= Data for review =
^^^^^^^^^^^^^^^^
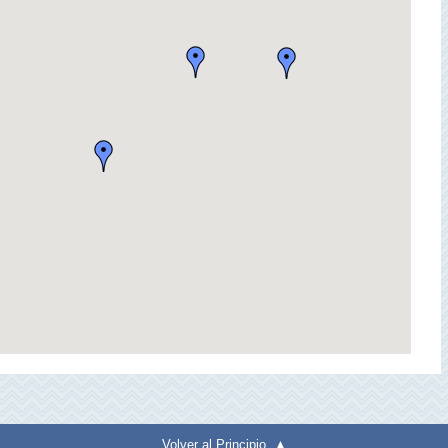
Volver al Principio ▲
^^^^^^^^^^^^^^^^
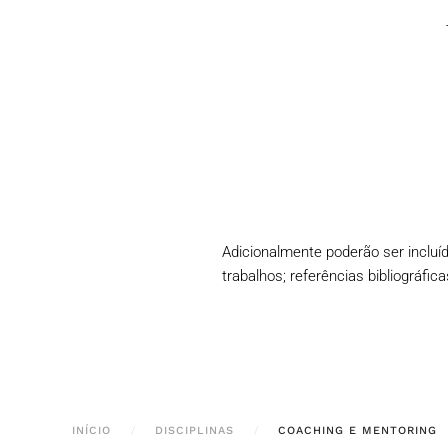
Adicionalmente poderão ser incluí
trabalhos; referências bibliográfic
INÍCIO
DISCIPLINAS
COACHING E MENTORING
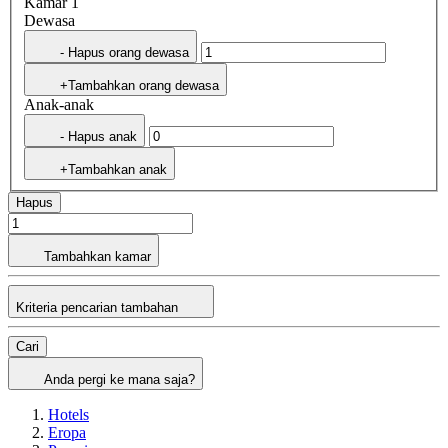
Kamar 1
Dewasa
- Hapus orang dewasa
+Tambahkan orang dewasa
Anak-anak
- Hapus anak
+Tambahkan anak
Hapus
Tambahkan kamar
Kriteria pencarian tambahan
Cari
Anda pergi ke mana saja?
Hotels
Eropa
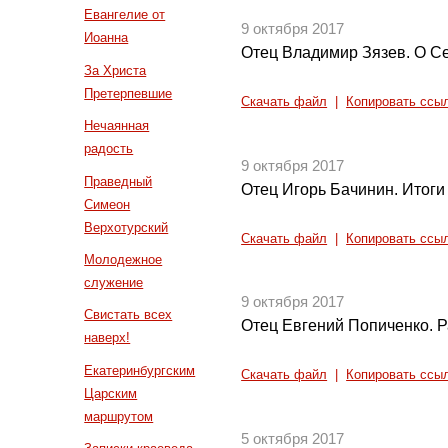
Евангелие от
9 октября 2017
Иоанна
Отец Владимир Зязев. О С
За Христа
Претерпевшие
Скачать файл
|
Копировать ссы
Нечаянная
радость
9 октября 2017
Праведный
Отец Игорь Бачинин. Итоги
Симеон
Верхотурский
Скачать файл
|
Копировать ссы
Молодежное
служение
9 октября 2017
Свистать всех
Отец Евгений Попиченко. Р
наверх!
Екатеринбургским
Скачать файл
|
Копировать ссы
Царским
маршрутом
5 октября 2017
^^^^^^^^^^^^^^^^
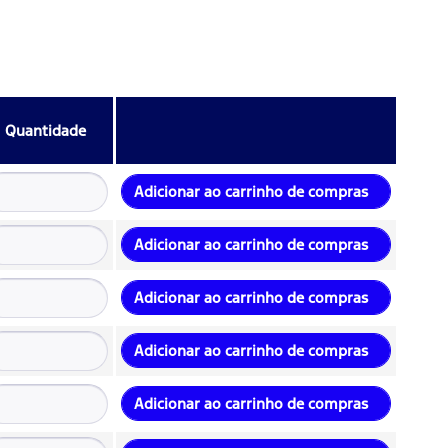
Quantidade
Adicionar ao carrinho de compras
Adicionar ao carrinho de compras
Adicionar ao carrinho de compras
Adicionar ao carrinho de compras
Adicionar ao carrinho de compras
^^^^^^^^^^^^^^^^
= Exercise brief =
Among the lines above, find those carrying the word "Hapus" and copy them out.

= Solved problem =
- Hapus orang dewasa
- Hapus anak
Hapus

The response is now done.